Deux stéréotypes marquent encore l’imaginaire occidental. D’une part, le Japon serait un « géant économique mais un nain politique ». Cette perception, héritée des années 1980-1990, est aujourd’hui dépassée : le Japon joue un rôle diplomatique actif, notamment à travers la promotion du concept d’« Indo-Pacifique libre et ouvert » initié par Shinzo Abe. D’autre part, certains observateurs redoutent un retour du militarisme japonais. Or, malgré le renforcement progressif de ses forces d’autodéfense, l’évolution reste strictement défensive face aux menaces chinoise, nord-coréenne et russe.
Sur le plan intérieur, le Japon souffre d’une instabilité politique récurrente. Le Parti libéral-démocrate (PLD) domine la vie politique, mais ses Premiers ministres sont fragiles, souvent contraints de démissionner dès qu’ils deviennent impopulaires. L’assassinat de Shinzo Abe en 2022 a symbolisé un basculement, ramenant l’archipel dans une phase d’instabilité gouvernementale. À cela s’ajoutent des difficultés économiques persistantes : stagnation de la croissance, faible dynamisme du marché du travail, salaires en recul et inflation, symbolisée par la « crise du riz ». Cette tension économique alimente la montée de discours populistes et xénophobes, bien que marginaux, qui reflètent la frustration de la population quant au pouvoir d’achat.

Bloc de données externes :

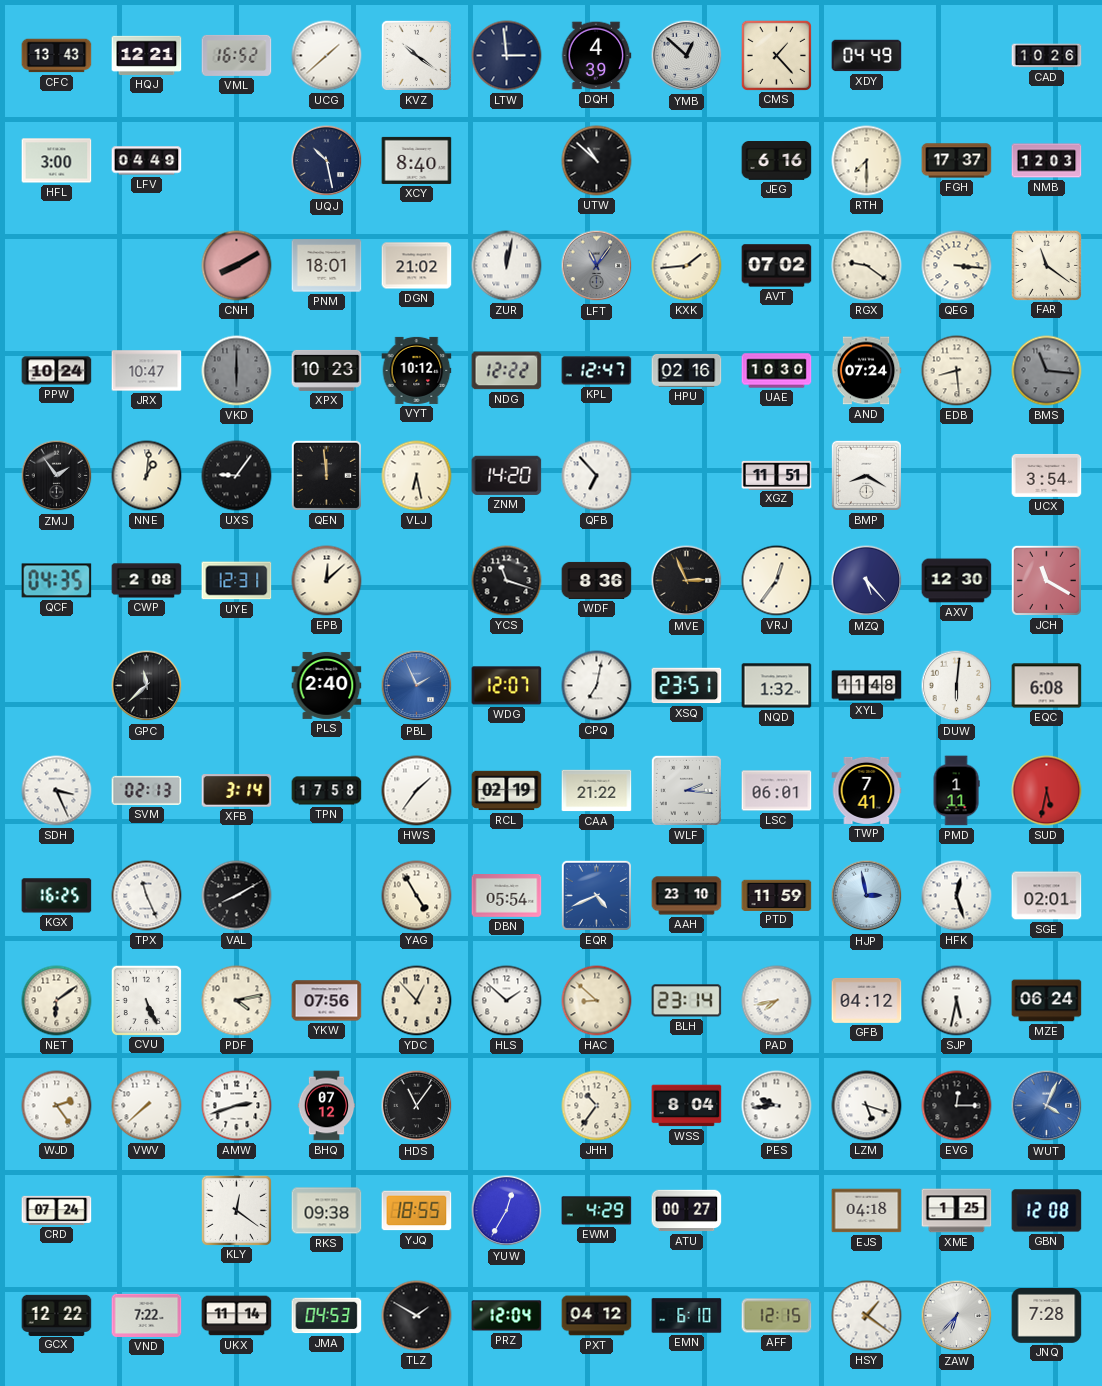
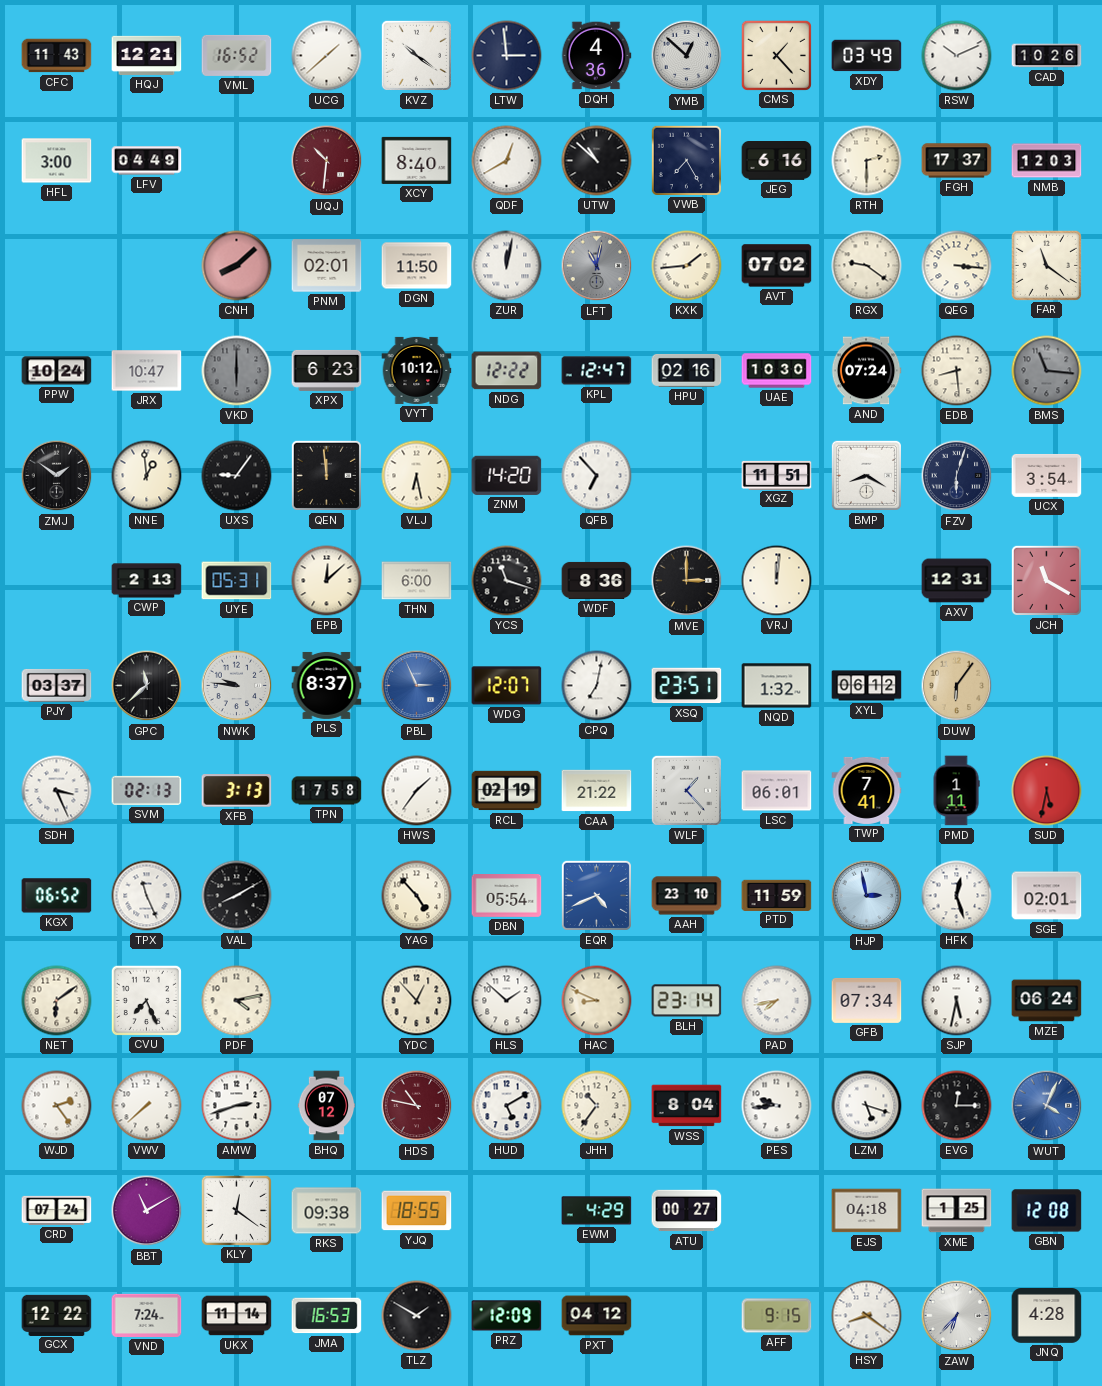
CFC: 13:43 -> 11:43
DQH: 4:39 -> 4:36
XDY: 04:49 -> 03:49
RSW: none -> 10:11
UQJ: 10:28 -> 10:31
UQJ dial: navy -> burgundy
QDF: none -> 12:40
VWB: none -> 7:25
RTH: 7:30 -> 2:30
CNH: 8:10 -> 8:08
PNM: 18:01 -> 02:01
DGN: 21:02 -> 11:50
LFT: 11:06 -> 11:02
XPX: 10:23 -> 6:23
ZMJ: 1:54 -> 1:51
NNE: 1:01 -> 12:59
FZV: none -> 6:03
QCF: 04:35 -> none
CWP: 2:08 -> 2:13
UYE: 12:31 -> 05:31
THN: none -> 6:00
MVE: 2:56 -> 3:00
VRJ: 12:36 -> 12:01
MZQ: 5:23 -> none
AXV: 12:30 -> 12:31
PJY: none -> 03:37
NWK: none -> 9:46
PLS: 2:40 -> 8:37
PBL: 1:56 -> 2:56
XYL: 11:48 -> 06:12
DUW: 6:01 -> 6:06
DUW dial: white -> champagne
EQC: 6:08 -> none
XFB: 3:14 -> 3:13
WLF: 2:16 -> 1:23
KGX: 16:25 -> 06:52
YAG: 4:55 -> 4:53
CVU: 5:26 -> 7:26
YKW: 07:56 -> none
HAC: 8:52 -> 8:49
GFB: 04:12 -> 07:34
HDS: 11:06 -> 10:47
HDS dial: black -> burgundy
HUD: none -> 5:10
BBT: none -> 11:10
YUW: 12:35 -> none
VND: 7:22 -> 7:24
JMA: 04:53 -> 16:53
PRZ: 12:04 -> 12:09
EMN: 6:10 -> none
AFF: 12:15 -> 9:15
HSY: 1:21 -> 8:21
JNQ: 7:28 -> 4:28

NDLR : Sanae Takaichi du Parti libéral-démocrate (PLD) a été élue le 21 octobre 2025 première ministre par la chambre basse du Parlement. La nationaliste âgée de 64 ans est la première femme à occuper ce poste. Sa nomination sera officielle après sa rencontre avec l’empereur Naruhito, prévue le 21 octobre dans la journée.
Le Japon est encerclé par trois puissances hostiles :
. La Chine, dont la modernisation militaire rapide et les incursions autour des îles Senkaku inquiètent Tokyo.
. La Corée du Nord, avec son programme nucléaire et balistique, dont les missiles tombent régulièrement dans les eaux japonaises.
. La Russie, renforçant ses incursions militaires et sa coopération stratégique avec Pékin.
Cet environnement, couplé aux tensions autour de Taïwan, place le Japon dans une position de vulnérabilité directe.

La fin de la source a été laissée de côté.